/var/lib/yum/yumdb

本文详细介绍了 Yum 的工作机制,包括 Yum 服务器如何组织 RPM 包及其元数据,客户端如何利用这些信息进行软件包的安装与管理。同时,还探讨了 Yum 使用的外部数据库 YumDB 的结构和功能。

YumDB

Since yum 3.2.26 yum has started storing additional information about installed packages in a location outside of the rpmdatabase. None of the information stored there is critical to performing its function but it enhances the user experience and makes it possible to know more about the context in which a package was installed.

Format

the yumdb is a simple flat file database.

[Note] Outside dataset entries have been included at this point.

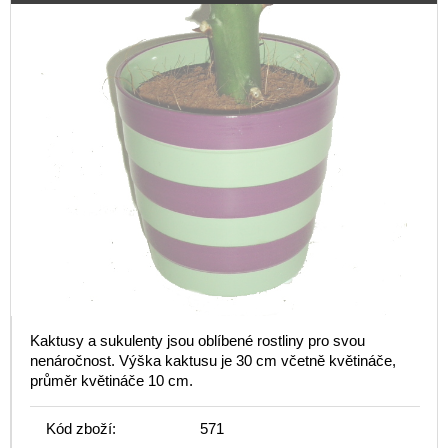
Kaktusy a sukulenty jsou oblíbené rostliny pro svou
nenáročnost. Výška kaktusu je 30 cm včetně květináče,
průměr květináče 10 cm.
Kód zboží:
571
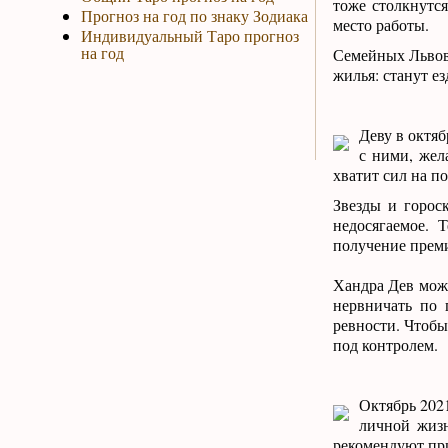
тоже столкнутс
Прогноз на год по знаку Зодиака
место работы.
Индивидуальный Таро прогноз
на год
Семейных Львов 
жилья: станут е
Деву в октя
с ними, жел
хватит сил на п
Звезды и горос
недосягаемое. 
получение преми
Хандра Дев може
нервничать по 
ревности. Чтобы
под контролем.
Октябрь 2021
личной жизн
рекомендуют при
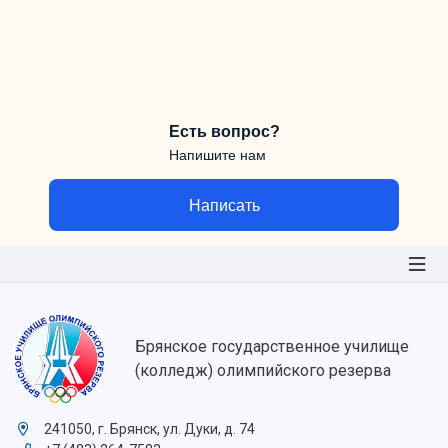
Есть вопрос?
Напишите нам
Написать
Брянское государственное училище
(колледж) олимпийского резерва
241050, г. Брянск, ул. Дуки, д. 74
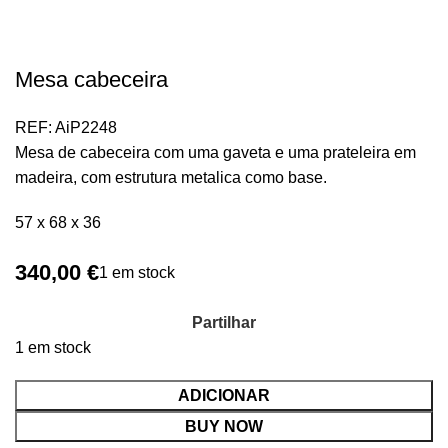
Mesa cabeceira
REF:
AiP2248
Mesa de cabeceira com uma gaveta e uma prateleira em
madeira, com estrutura metalica como base.
57 x 68 x 36
340,00
€
1 em stock
Partilhar
1 em stock
ADICIONAR
BUY NOW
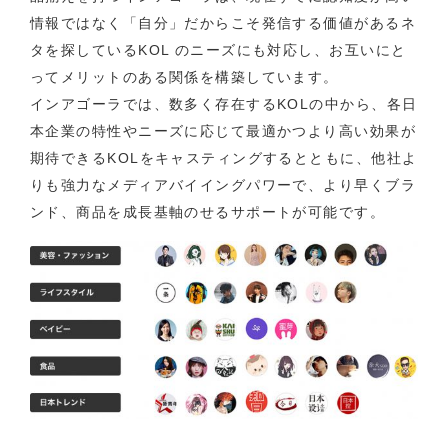
情報ではなく「自分」だからこそ発信する価値があるネ
タを探しているKOL のニーズにも対応し、お互いにと
ってメリットのある関係を構築しています。
インアゴーラでは、数多く存在するKOLの中から、各日
本企業の特性やニーズに応じて最適かつより高い効果が
期待できるKOLをキャスティングするとともに、他社よ
りも強力なメディアバイイングパワーで、より早くブラ
ンド、商品を成長基軸のせるサポートが可能です。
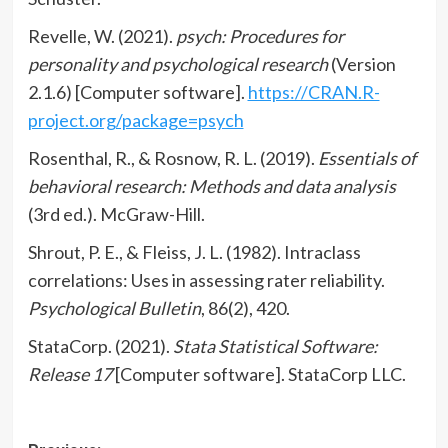
Revelle, W. (2021).
psych: Procedures for
personality and psychological research
(Version
2.1.6) [Computer software].
https://CRAN.R-
project.org/package=psych
Rosenthal, R., & Rosnow, R. L. (2019).
Essentials of
behavioral research: Methods and data analysis
(3rd ed.). McGraw-Hill.
Shrout, P. E., & Fleiss, J. L. (1982). Intraclass
correlations: Uses in assessing rater reliability.
Psychological Bulletin
, 86(2), 420.
StataCorp. (2021).
Stata Statistical Software:
Release 17
[Computer software]. StataCorp LLC.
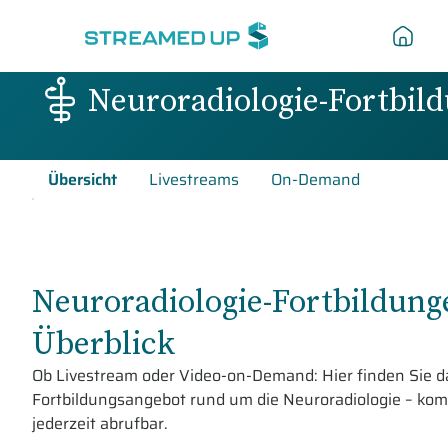
Neuroradiologie-Fortbil
Übersicht
Livestreams
On-Demand
Neuroradiologie-Fortbildung
Überblick
Ob Livestream oder Video-on-Demand: Hier finden Sie 
Fortbildungsangebot rund um die Neuroradiologie – kom
jederzeit abrufbar.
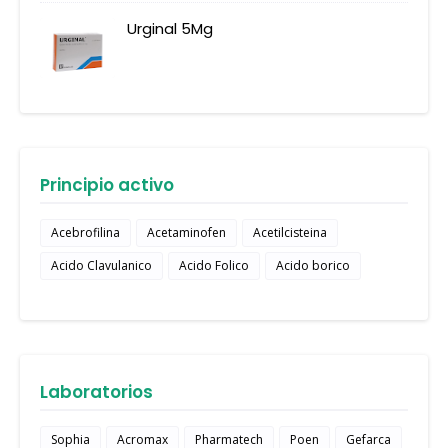
Urginal 5Mg
Principio activo
Acebrofilina
Acetaminofen
Acetilcisteina
Acido Clavulanico
Acido Folico
Acido borico
Laboratorios
Sophia
Acromax
Pharmatech
Poen
Gefarca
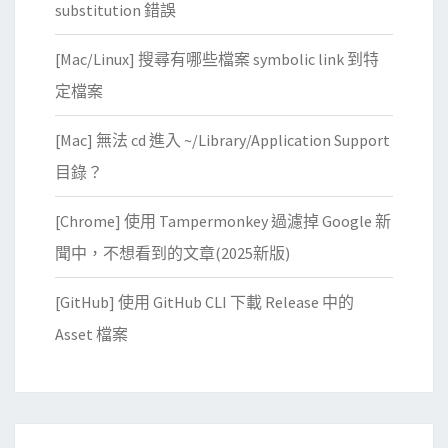
substitution 錯誤
[Mac/Linux] 搜尋有哪些檔案 symbolic link 到特
定檔案
[Mac] 無法 cd 進入 ~/Library/Application Support
目錄？
[Chrome] 使用 Tampermonkey 過濾掉 Google 新
聞中，不想看到的文章(2025新版)
[GitHub] 使用 GitHub CLI 下載 Release 中的
Asset 檔案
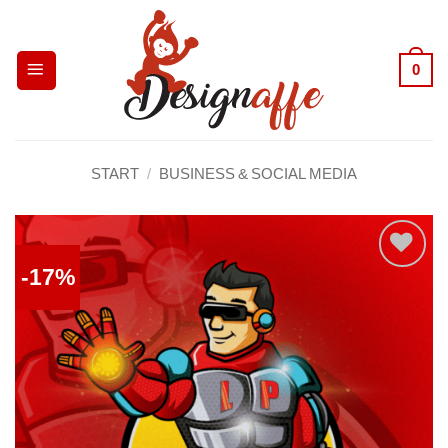
Zum
Inhalt
0
springen
START
/
BUSINESS & SOCIAL MEDIA
-17%
Auf die
Wunschliste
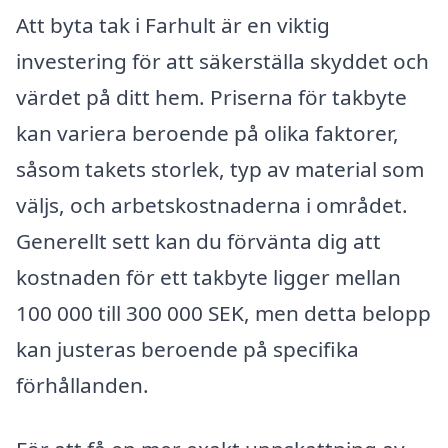
Att byta tak i Farhult är en viktig
investering för att säkerställa skyddet och
värdet på ditt hem. Priserna för takbyte
kan variera beroende på olika faktorer,
såsom takets storlek, typ av material som
väljs, och arbetskostnaderna i området.
Generellt sett kan du förvänta dig att
kostnaden för ett takbyte ligger mellan
100 000 till 300 000 SEK, men detta belopp
kan justeras beroende på specifika
förhållanden.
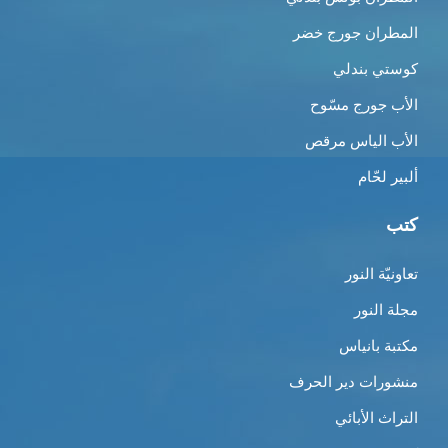
المطران جورج خضر
كوستي بندلي
الأب جورج مسّوح
الأب الياس مرقص
ألبير لحّام
كتب
تعاونيّة النور
مجلة النور
مكتبة بانياس
منشورات دير الحرف
التراث الأبائي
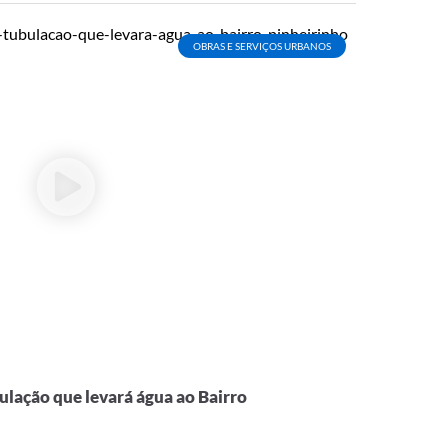
OBRAS E SERVIÇOS URBANOS
ulação que levará água ao Bairro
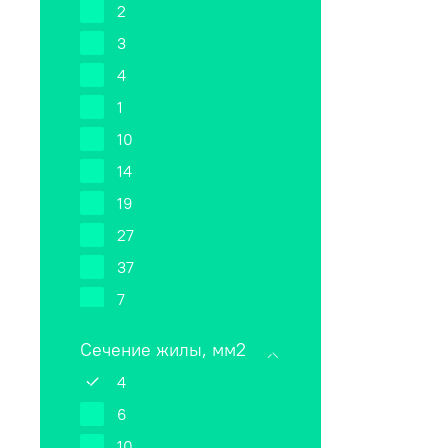
2
3
4
1
10
14
19
27
37
7
52
Сечение жилы, мм2
61
4
6
10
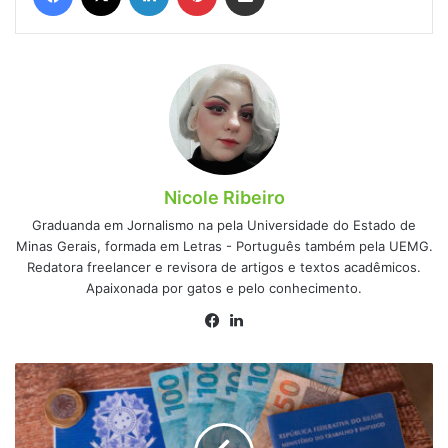
Nicole Ribeiro
Graduanda em Jornalismo na pela Universidade do Estado de
Minas Gerais, formada em Letras - Português também pela UEMG.
Redatora freelancer e revisora de artigos e textos acadêmicos.
Apaixonada por gatos e pelo conhecimento.
Facebook
Linkedin
Foi
demitido?
Veja
como,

The filesystem creates a simple tree structure:

   /var/lib/yum/yumdb/
                      p/
                        $checksum-packagename-$ver-$rel.$arch/keyname

Each keyname is a file and the contents of that file are the values.

Note since 3.2.28 hardlinks are allowed between different keys, this saves on load time and storage but means that if you try to change the data using a text editor it'll probably change more than you want it to.

Why not a "real" database

The two main operations that yum uses the yumdb for are:

  • Given an installed package XYZ-2-1.noarch, get the value of yumdb key FOO. (Eg. yumdb get from_repo yum).
  • Given an installed package XYZ-2-1.noarch, set the value of yumdb key FOO to BAR. (Eg. yumdb set from_repo special yum).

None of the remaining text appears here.